Write only the number of lines in the entries below that contain the word "papročiai".

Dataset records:
╔══

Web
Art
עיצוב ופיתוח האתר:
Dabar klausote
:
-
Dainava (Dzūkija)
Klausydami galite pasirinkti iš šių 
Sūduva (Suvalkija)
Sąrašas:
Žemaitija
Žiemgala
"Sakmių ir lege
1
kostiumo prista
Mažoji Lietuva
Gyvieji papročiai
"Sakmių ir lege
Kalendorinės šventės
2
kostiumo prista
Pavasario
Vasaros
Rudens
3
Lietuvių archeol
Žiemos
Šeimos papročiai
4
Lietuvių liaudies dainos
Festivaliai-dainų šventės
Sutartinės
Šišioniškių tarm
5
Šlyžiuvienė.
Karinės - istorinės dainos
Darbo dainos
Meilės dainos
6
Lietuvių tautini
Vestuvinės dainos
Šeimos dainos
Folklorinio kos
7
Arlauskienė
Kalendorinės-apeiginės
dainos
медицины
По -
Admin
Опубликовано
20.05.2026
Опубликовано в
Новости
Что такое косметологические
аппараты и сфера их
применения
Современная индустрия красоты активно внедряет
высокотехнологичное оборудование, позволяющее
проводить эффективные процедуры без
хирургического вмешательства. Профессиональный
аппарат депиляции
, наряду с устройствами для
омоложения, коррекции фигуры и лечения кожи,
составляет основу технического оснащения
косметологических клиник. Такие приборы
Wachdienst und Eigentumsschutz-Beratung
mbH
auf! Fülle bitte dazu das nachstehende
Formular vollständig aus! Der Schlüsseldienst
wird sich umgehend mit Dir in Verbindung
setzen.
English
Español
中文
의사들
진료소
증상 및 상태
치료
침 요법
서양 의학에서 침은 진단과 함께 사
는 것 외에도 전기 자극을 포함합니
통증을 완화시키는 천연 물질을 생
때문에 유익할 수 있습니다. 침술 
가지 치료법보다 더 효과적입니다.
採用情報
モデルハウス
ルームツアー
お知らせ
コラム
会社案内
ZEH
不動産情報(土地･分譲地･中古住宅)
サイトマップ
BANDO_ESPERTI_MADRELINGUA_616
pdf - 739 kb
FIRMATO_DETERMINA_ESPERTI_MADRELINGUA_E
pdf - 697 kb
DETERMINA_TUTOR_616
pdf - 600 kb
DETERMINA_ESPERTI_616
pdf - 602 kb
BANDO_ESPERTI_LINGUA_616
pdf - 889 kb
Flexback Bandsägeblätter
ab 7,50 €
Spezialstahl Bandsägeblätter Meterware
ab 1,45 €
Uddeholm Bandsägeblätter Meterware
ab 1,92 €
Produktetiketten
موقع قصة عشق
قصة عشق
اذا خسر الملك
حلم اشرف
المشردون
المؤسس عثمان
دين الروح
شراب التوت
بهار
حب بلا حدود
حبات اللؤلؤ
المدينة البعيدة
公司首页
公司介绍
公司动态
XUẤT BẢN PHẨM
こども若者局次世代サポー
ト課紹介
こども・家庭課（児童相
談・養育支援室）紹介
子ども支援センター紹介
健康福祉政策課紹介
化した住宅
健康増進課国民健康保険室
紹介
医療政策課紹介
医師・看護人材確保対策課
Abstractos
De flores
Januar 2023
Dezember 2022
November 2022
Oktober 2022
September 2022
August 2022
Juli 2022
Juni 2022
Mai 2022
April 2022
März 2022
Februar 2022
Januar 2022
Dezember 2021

╚══

Answer to the exercise: 2